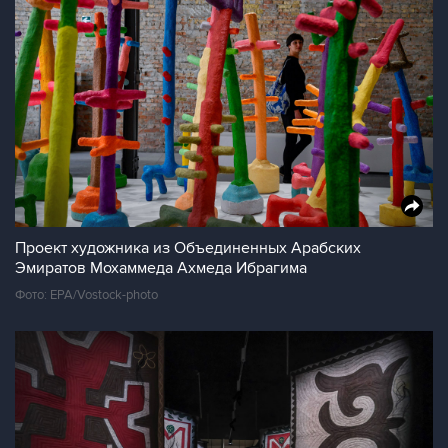
Проект художника из Объединенных Арабских
Эмиратов Мохаммеда Ахмеда Ибрагима
Фото: EPA/Vostock-photo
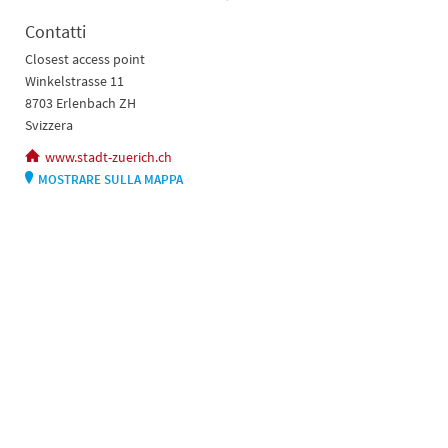
Contatti
Closest access point
Winkelstrasse 11
8703 Erlenbach ZH
Svizzera
www.stadt-zuerich.ch
MOSTRARE SULLA MAPPA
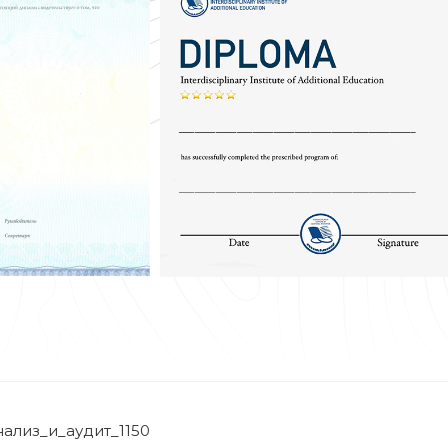
ализ_и_аудит_1150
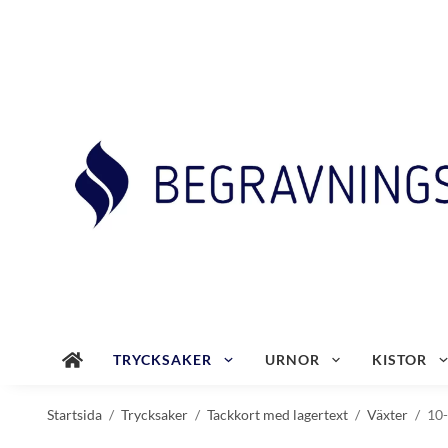
TRYCKSAKER
URNOR
KISTOR
Startsida
/
Trycksaker
/
Tackkort med lagertext
/
Växter
/
10-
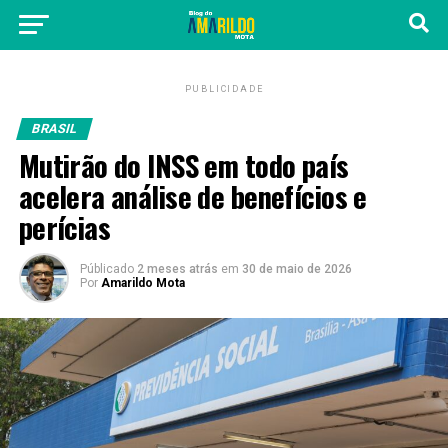
PUBLICIDADE
BRASIL
Mutirão do INSS em todo país
acelera análise de benefícios e
perícias
Públicado
2 meses atrás
em
30 de maio de 2026
Por
Amarildo Mota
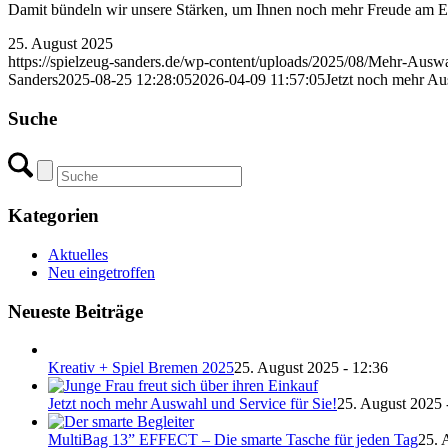
Damit bündeln wir unsere Stärken, um Ihnen noch mehr Freude am Ein
25. August 2025
https://spielzeug-sanders.de/wp-content/uploads/2025/08/Mehr-Ausw
Sanders
2025-08-25 12:28:05
2026-04-09 11:57:05
Jetzt noch mehr Au
Suche
Kategorien
Aktuelles
Neu eingetroffen
Neueste Beiträge
Kreativ + Spiel Bremen 2025
25. August 2025 - 12:36
Jetzt noch mehr Auswahl und Service für Sie!
25. August 2025 
MultiBag 13” EFFECT – Die smarte Tasche für jeden Tag
25. 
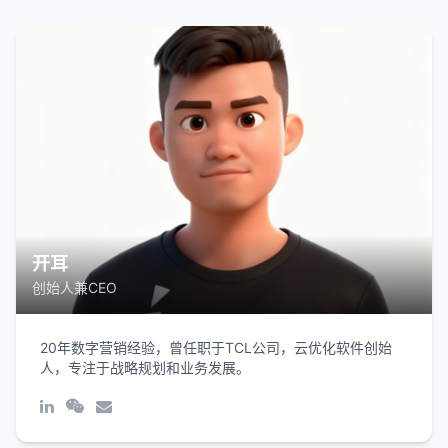
开耳
创始人兼CEO
20年数字营销经验，曾任职于TCL公司，云优化软件创始
人，专注于战略规划和业务发展。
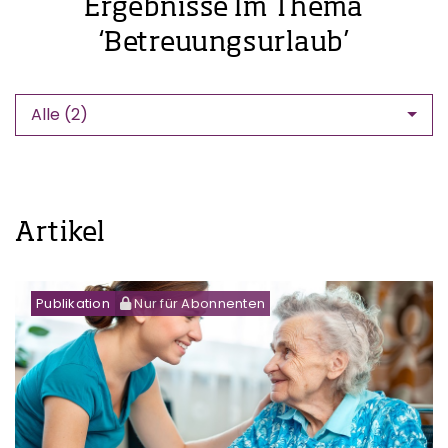
Ergebnisse Im Thema
‘Betreuungsurlaub’
Alle (2)
Artikel
Publikation
Nur für Abonnenten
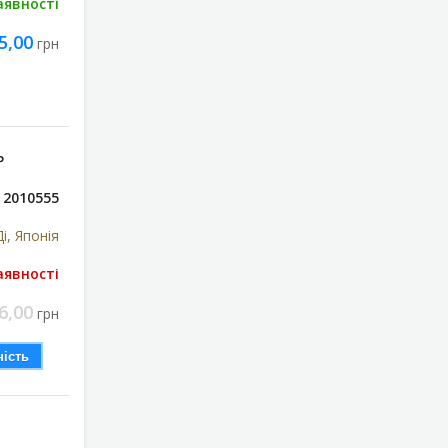
аявності
5,00
грн
Р
2010555
і, Японія
аявності
6,00
грн
ість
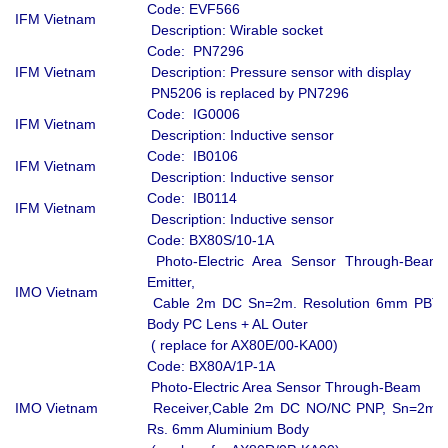
Code: EVF566
IFM Vietnam
Description: Wirable socket
Code: PN7296
IFM Vietnam
Description: Pressure sensor with display
PN5206 is replaced by PN7296
Code: IG0006
IFM Vietnam
Description: Inductive sensor
Code: IB0106
IFM Vietnam
Description: Inductive sensor
Code: IB0114
IFM Vietnam
Description: Inductive sensor
Code: BX80S/10-1A
Photo-Electric Area Sensor Through-Beam
Emitter,
IMO Vietnam
Cable 2m DC Sn=2m. Resolution 6mm PBT
Body PC Lens + AL Outer
( replace for AX80E/00-KA00)
Code: BX80A/1P-1A
Photo-Electric Area Sensor Through-Beam
IMO Vietnam
Receiver,Cable 2m DC NO/NC PNP, Sn=2m,
Rs. 6mm Aluminium Body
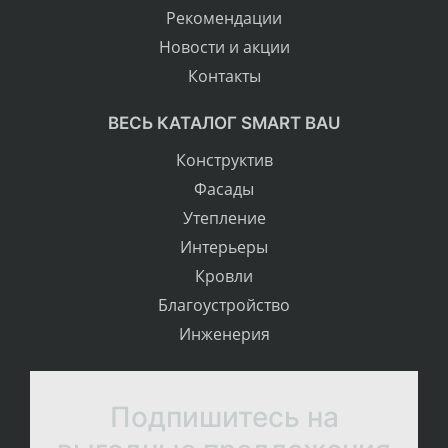
Рекомендации
Новости и акции
Контакты
ВЕСЬ КАТАЛОГ SMART BAU
Конструктив
Фасады
Утепление
Интерьеры
Кровли
Благоустройство
Инженерия
Подпишитесь на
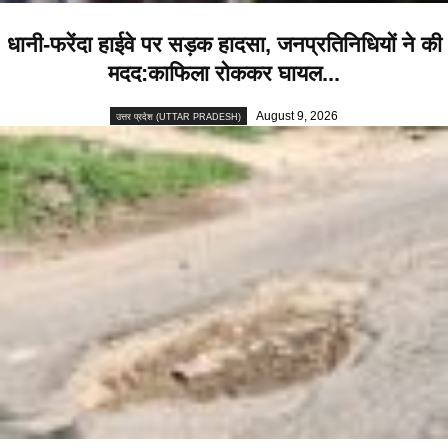
धानी-फरेंदा हाईवे पर सड़क हादसा, जनप्रतिनिधियों ने की
मदद:काफिला रोककर घायल...
August 9, 2026
उत्तर प्रदेश (UTTAR PRADESH)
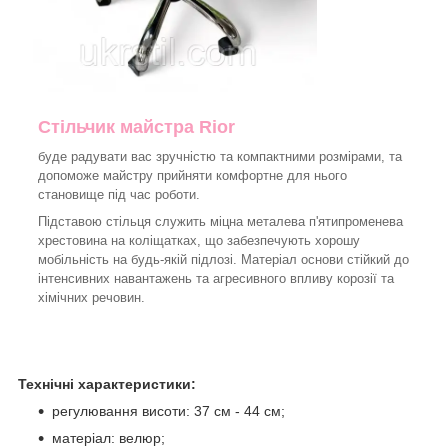
Стільчик майстра Rior
буде радувати вас зручністю та компактними розмірами, та
допоможе майстру прийняти комфортне для нього
становище під час роботи.
Підставою стільця служить міцна металева п'ятипроменева
хрестовина на коліщатках, що забезпечують хорошу
мобільність на будь-якій підлозі. Матеріал основи стійкий до
інтенсивних навантажень та агресивного впливу корозії та
хімічних речовин.
Технічні характеристики:
регулювання висоти: 37 см - 44 см;
матеріал: велюр;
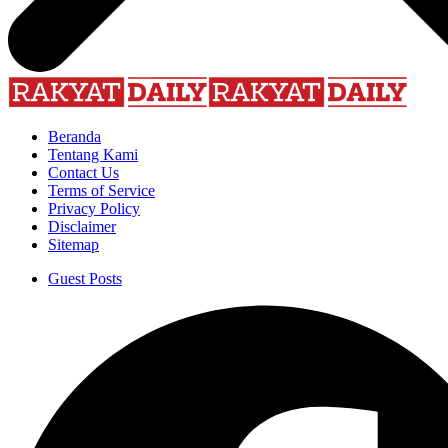
Beranda
Tentang Kami
Contact Us
Terms of Service
Privacy Policy
Disclaimer
Sitemap
Guest Posts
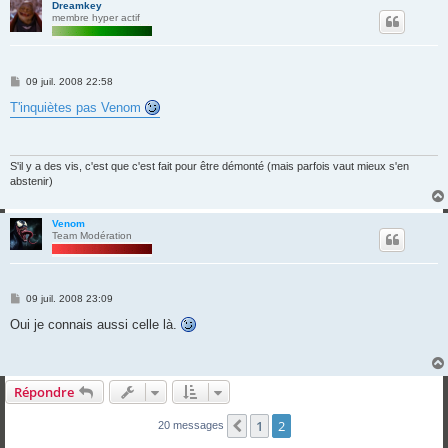
Dreamkey
membre hyper actif
M
09 juil. 2008 22:58
e
s
T'inquiètes pas Venom
s
a
g
e
S'il y a des vis, c'est que c'est fait pour être démonté (mais parfois vaut mieux s'en
abstenir)
Venom
Team Modération
M
09 juil. 2008 23:09
e
s
Oui je connais aussi celle là.
s
a
g
e
Répondre
1
2
Précédente
20 messages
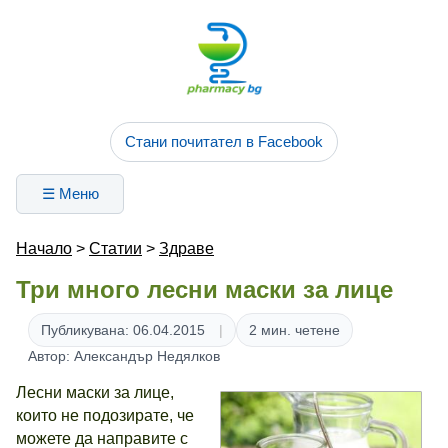
Стани почитател в Facebook
☰ Меню
Начало
>
Статии
>
Здраве
Три много лесни маски за лице
Публикувана: 06.04.2015
2 мин. четене
Автор: Александър Недялков
Лесни маски за лице,
които не подозирате, че
можете да направите с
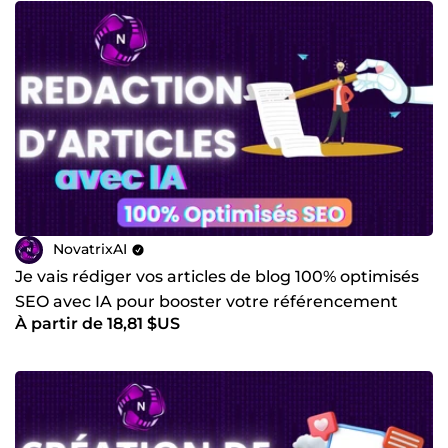
NovatrixAI
Je vais rédiger vos articles de blog 100% optimisés
SEO avec IA pour booster votre référencement
À partir de 18,81 $US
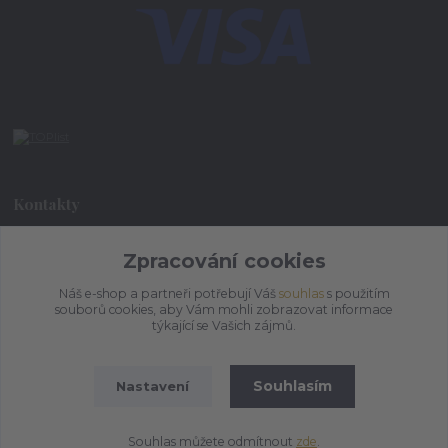
Kontakty
Zpracování cookies
+420 773 073 323
9:00 - 17:00
Náš e-shop a partneři potřebují Váš
souhlas
s použitím
souborů cookies, aby Vám mohli zobrazovat informace
admin@ihrnek.cz
týkající se Vašich zájmů.
Souhlasím
Nastavení
Souhlas můžete odmítnout
zde
.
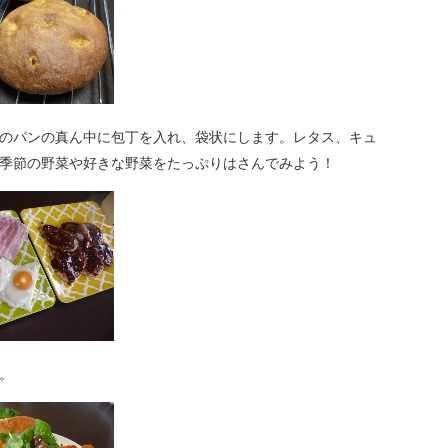
のパンの真ん中に包丁を入れ、袋状にします。レタス、キュ
季節の野菜や好きな野菜をたっぷりはさんでみよう！
。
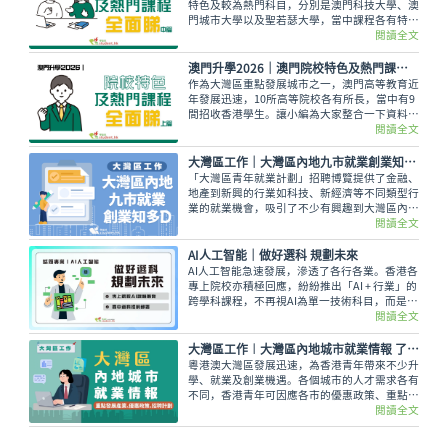
特色及較為熱門科目，分別是澳門科技大學、澳
門城市大學以及聖若瑟大學，當中課程各有特
色，同樣受到不少外地學生熱捧啊！
閱讀全文
澳門升學2026｜澳門院校特色及熱門課程全面睇（上篇）
作為大灣區重點發展城市之一，澳門高等教育近
年發展迅速，10所高等院校各有所長，當中有9
間招收香港學生。讓小編為大家整合一下資料，
介紹不同院校具特色以及較為熱門的科目，當中
閱讀全文
課程類型多元化，既有完善配套，更深受外地學
生歡迎，值得參考。
大灣區工作｜大灣區內地九市就業創業知多啲 一覽青年創新創業基地
「大灣區青年就業計劃」招聘博覽提供了金融、
地產到新興的行業如科技、新經濟等不同類型行
業的就業機會，吸引了不少有興趣到大灣區內地
城市發展的香港年輕人參與。
閱讀全文
AI人工智能｜做好選科 規劃未來
AI人工智能急速發展，滲透了各行各業。香港各
專上院校亦積極回應，紛紛推出「AI + 行業」的
跨學科課程，不再視AI為單一技術科目，而是結
合專業知識的複合能力。
閱讀全文
大灣區工作︱大灣區內地城市就業情報 了解重點發展產業、優惠政策、招聘計劃
粵港澳大灣區發展迅速，為香港青年帶來不少升
學、就業及創業機遇。各個城市的人才需求各有
不同，香港青年可因應各市的優惠政策、重點發
展產業和自身優勢等，按需要作出適合自己的選
閱讀全文
擇。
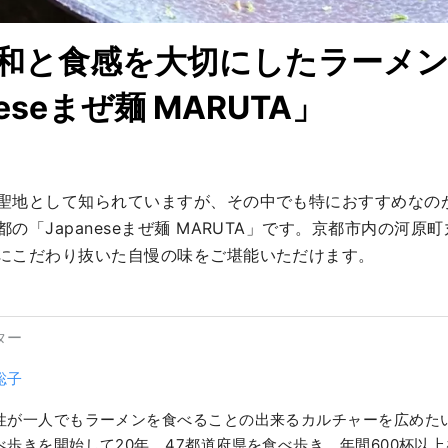
和と食感を大切にしたラーメ
neseまぜ麺 MARUTA」
聖地として知られていますが、その中でも特におすすめなの
の「Japaneseまぜ麺 MARUTA」です。京都市内の河原
にこだわり抜いた自慢の味をご堪能いただけます。
ター
聡子
性が一人でもラーメンを食べることの出来るカルチャーを広めた
べ歩きを開始して20年。47都道府県を食べ歩き、年間600杯以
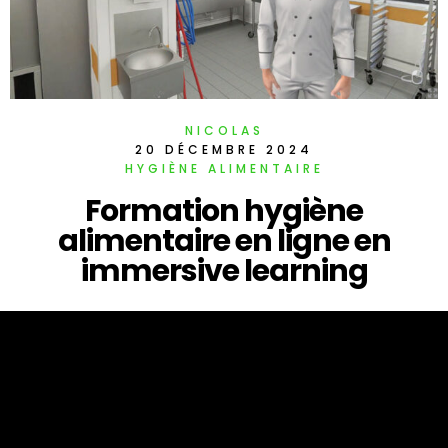
NICOLAS
20 DÉCEMBRE 2024
HYGIÈNE ALIMENTAIRE
Formation hygiène
alimentaire en ligne en
immersive learning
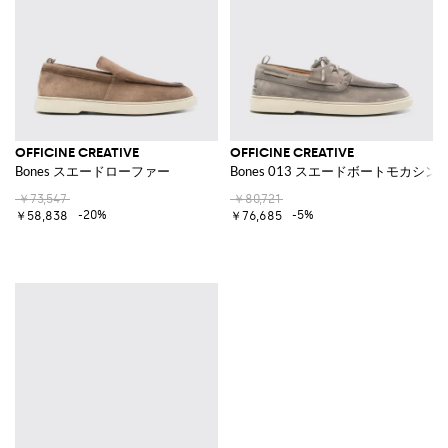
OFFICINE CREATIVE
OFFICINE CREATIVE
Bones スエードローファー
Bones 013 スエードボートモカシン
￥73,547
￥80,721
-20%
-5%
￥58,838
￥76,685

════════════════════

§ WORK REQUIRED
What this calls for is the material above set down exactly, pictures excluded.

§ RESULT FOR THIS EXERCISE
Проект художника из Объединенных Арабских
Эмиратов Мохаммеда Ахмеда Ибрагима
Фото: EPA/Vostock-photo
Contatti
Closest access point
Winkelstrasse 11
8703 Erlenbach ZH
Svizzera
www.stadt-zuerich.ch
MOSTRARE SULLA MAPPA
ализ_и_аудит_1150
TRYCKSAKER
URNOR
KISTOR
Startsida
/
Trycksaker
/
Tackkort med lagertext
/
Växter
/
10-
PUBLICIDADE
BRASIL
Mutirão do INSS em todo país
acelera análise de benefícios e
perícias
Públicado
2 meses atrás
em
30 de maio de 2026
Por
Amarildo Mota
Damit bündeln wir unsere Stärken, um Ihnen noch mehr Freude am Ein
25. August 2025
https://spielzeug-sanders.de/wp-content/uploads/2025/08/Mehr-Ausw
Sanders
2025-08-25 12:28:05
2026-04-09 11:57:05
Jetzt noch mehr Au
Suche
Kategorien
Aktuelles
Neu eingetroffen
Neueste Beiträge
Kreativ + Spiel Bremen 2025
25. August 2025 - 12:36
Jetzt noch mehr Auswahl und Service für Sie!
25. August 2025 
MultiBag 13” EFFECT – Die smarte Tasche für jeden Tag
25. 
开耳
创始人兼CEO
20年数字营销经验，曾任职于TCL公司，云优化软件创始
人，专注于战略规划和业务发展。
Ergebnisse Im Thema
‘Betreuungsurlaub’
Alle (2)
Artikel
Publikation
Nur für Abonnenten
аявності
5,00
грн
Р
2010555
і, Японія
аявності
6,00
грн
ість
Code: EVF566
IFM Vietnam
Description: Wirable socket
Code: PN7296
IFM Vietnam
Description: Pressure sensor with display
PN5206 is replaced by PN7296
Code: IG0006
IFM Vietnam
Description: Inductive sensor
Code: IB0106
IFM Vietnam
Description: Inductive sensor
Code: IB0114
IFM Vietnam
Description: Inductive sensor
Code: BX80S/10-1A
Photo-Electric Area Sensor Through-Beam
Emitter,
IMO Vietnam
Cable 2m DC Sn=2m. Resolution 6mm PBT
Body PC Lens + AL Outer
( replace for AX80E/00-KA00)
Code: BX80A/1P-1A
Photo-Electric Area Sensor Through-Beam
IMO Vietnam
Receiver,Cable 2m DC NO/NC PNP, Sn=2m,
Rs. 6mm Aluminium Body
Рекомендации
Новости и акции
Контакты
ВЕСЬ КАТАЛОГ SMART BAU
Конструктив
Фасады
Утепление
Интерьеры
Кровли
Благоустройство
Инженерия
Подпишитесь на
धानी-फरेंदा हाईवे पर सड़क हादसा, जनप्रतिनिधियों ने की
मदद:काफिला रोककर घायल...
August 9, 2026
उत्तर प्रदेश (UTTAR PRADESH)
Стільчик майстра Rior
буде радувати вас зручністю та компактними розмірами, та
допоможе майстру прийняти комфортне для нього
становище під час роботи.
Підставою стільця служить міцна металева п'ятипроменева
хрестовина на коліщатках, що забезпечують хорошу
мобільність на будь-якій підлозі. Матеріал основи стійкий до
інтенсивних навантажень та агресивного впливу корозії та
хімічних речовин.
Технічні характеристики:
регулювання висоти: 37 см - 44 см;
матеріал: велюр;
Beranda
Tentang Kami
Contact Us
Terms of Service
Privacy Policy
Disclaimer
Sitemap
Guest Posts
Dreamkey
membre hyper actif
M
09 juil. 2008 22:58
e
s
T'inquiètes pas Venom
s
a
g
e
S'il y a des vis, c'est que c'est fait pour être démonté (mais parfois vaut mieux s'en
abstenir)
Venom
Team Modération
M
09 juil. 2008 23:09
e
s
Oui je connais aussi celle là.
s
a
g
e
Répondre
1
2
Précédente
20 messages
Стани почитател в Facebook
☰ Меню
Начало
>
Статии
>
Здраве
Три много лесни маски за лице
Публикувана: 06.04.2015
2 мин. четене
Автор: Александър Недялков
Лесни маски за лице,
които не подозирате, че
можете да направите с
NovatrixAI
Je vais rédiger vos articles de blog 100% optimisés
SEO avec IA pour booster votre référencement
À partir de 18,81 $US
Kontakty
Zpracování cookies
+420 773 073 323
9:00 - 17:00
Náš e-shop a partneři potřebují Váš
souhlas
s použitím
souborů cookies, aby Vám mohli zobrazovat informace
admin@ihrnek.cz
týkající se Vašich zájmů.
Souhlasím
Nastavení
Souhlas můžete odmítnout
zde
.
のパンの真ん中に包丁を入れ、袋状にします。レタス、キュ
季節の野菜や好きな野菜をたっぷりはさんでみよう！
。
特色及較為熱門科目，分別是澳門科技大學、澳
門城市大學以及聖若瑟大學，當中課程各有特
色，同樣受到不少外地學生熱捧啊！
閱讀全文
澳門升學2026｜澳門院校特色及熱門課程全面睇（上篇）
作為大灣區重點發展城市之一，澳門高等教育近
年發展迅速，10所高等院校各有所長，當中有9
間招收香港學生。讓小編為大家整合一下資料，
介紹不同院校具特色以及較為熱門的科目，當中
閱讀全文
課程類型多元化，既有完善配套，更深受外地學
生歡迎，值得參考。
大灣區工作｜大灣區內地九市就業創業知多啲 一覽青年創新創業基地
「大灣區青年就業計劃」招聘博覽提供了金融、
地產到新興的行業如科技、新經濟等不同類型行
業的就業機會，吸引了不少有興趣到大灣區內地
城市發展的香港年輕人參與。
閱讀全文
AI人工智能｜做好選科 規劃未來
AI人工智能急速發展，滲透了各行各業。香港各
專上院校亦積極回應，紛紛推出「AI + 行業」的
跨學科課程，不再視AI為單一技術科目，而是結
合專業知識的複合能力。
閱讀全文
大灣區工作︱大灣區內地城市就業情報 了解重點發展產業、優惠政策、招聘計劃
粵港澳大灣區發展迅速，為香港青年帶來不少升
學、就業及創業機遇。各個城市的人才需求各有
不同，香港青年可因應各市的優惠政策、重點發
展產業和自身優勢等，按需要作出適合自己的選
閱讀全文
擇。
和と食感を大切にしたラーメ
neseまぜ麺 MARUTA」
聖地として知られていますが、その中でも特におすすめなの
の「Japaneseまぜ麺 MARUTA」です。京都市内の河原
にこだわり抜いた自慢の味をご堪能いただけます。
ター
聡子
性が一人でもラーメンを食べることの出来るカルチャーを広めた
べ歩きを開始して20年。47都道府県を食べ歩き、年間600杯以
NICOLAS
20 DÉCEMBRE 2024
HYGIÈNE ALIMENTAIRE
Formation hygiène
alimentaire en ligne en
immersive learning
OFFICINE CREATIVE
OFFICINE CREATIVE
Bones スエードローファー
Bones 013 スエードボートモカシン
￥73,547
￥80,721
-20%
-5%
￥58,838
￥76,685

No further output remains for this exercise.